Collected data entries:

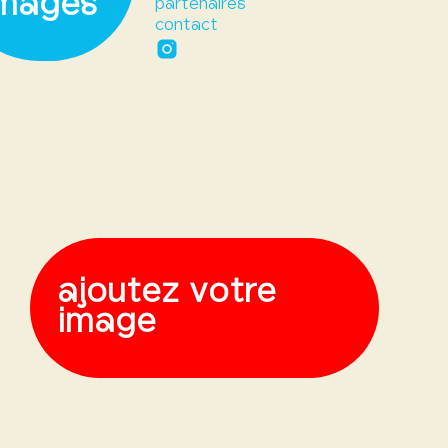
images
partenaires
contact
Instagram
ajoutez votre
image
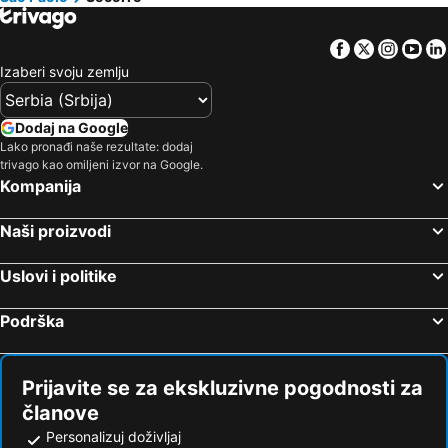
Facebook
Twitter
Insta
Yo
Izaberi svoju zemlju
Dodaj na Google
Lako pronađi naše rezultate: dodaj
trivago kao omiljeni izvor na Google.
Kompanija
Naši proizvodi
Uslovi i politike
Podrška
Prijavite se za ekskluzivne pogodnosti za
članove
Personalizuj doživljaj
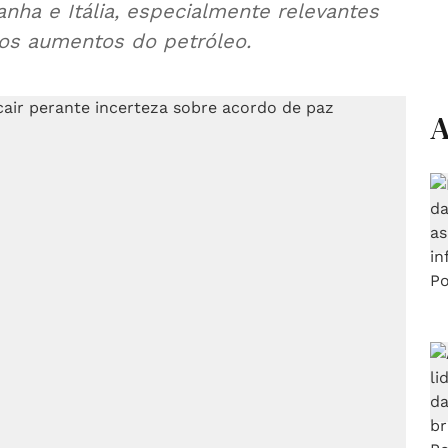
nha e Itália, especialmente relevantes
os aumentos do petróleo.
A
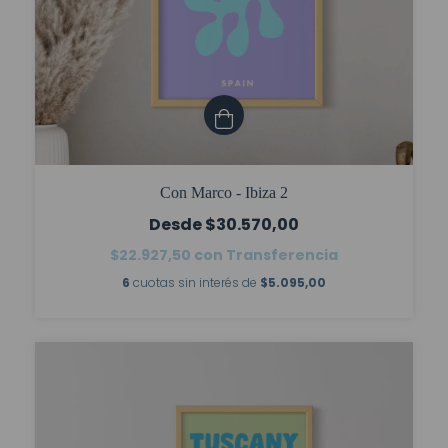
Con Marco - Ibiza 2
$30.570,00
$22.927,50
con
Transferencia
6
cuotas sin interés de
$5.095,00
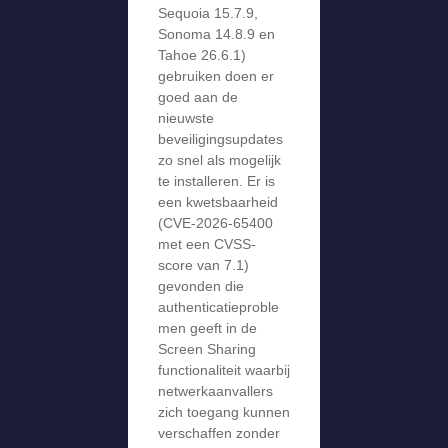
Sequoia 15.7.9,
Sonoma 14.8.9 en
Tahoe 26.6.1)
gebruiken doen er
goed aan de
nieuwste
beveiligingsupdates
zo snel als mogelijk
te installeren. Er is
een kwetsbaarheid
(CVE-2026-65400
met een CVSS-
score van 7.1)
gevonden die
authenticatieproble
men geeft in de
Screen Sharing
functionaliteit waarbij
netwerkaanvallers
zich toegang kunnen
verschaffen zonder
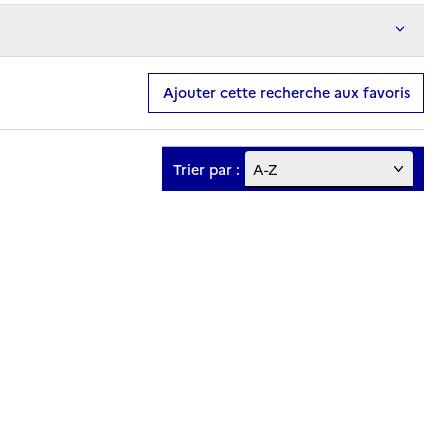
Ajouter cette recherche aux favoris
Trier par :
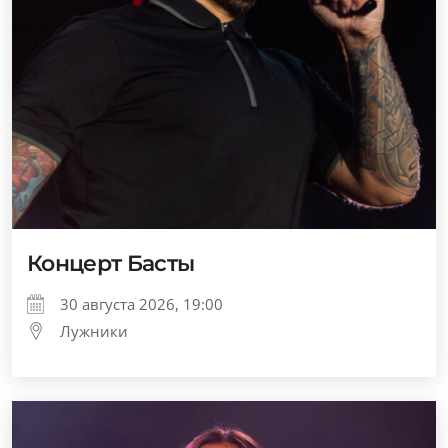
Концерт Басты
30 августа 2026, 19:00
Лужники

PROBLEM TO WORK ON: Make a list of all lines in the data that contain "Google".

RESPONSE FOR THIS EXERCISE:
Dodaj na Google
trivago kao omiljeni izvor na Google.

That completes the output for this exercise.